→ **TASK BRIEF**
In your copy of the data below, reproduce every entry exactly and omit the pictures.

(Data items)
________________________________________
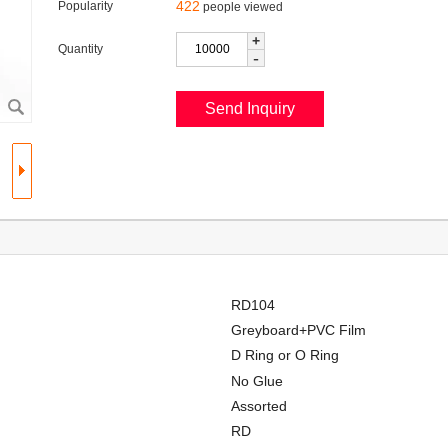
422
Popularity
people viewed
+
Quantity
-
RD104
Greyboard+PVC Film
D Ring or O Ring
No Glue
Assorted
RD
________________________________________
→ **REPLY TO THE EXERCISE**
422
Popularity
people viewed
+
Quantity
-
RD104
Greyboard+PVC Film
D Ring or O Ring
No Glue
Assorted
RD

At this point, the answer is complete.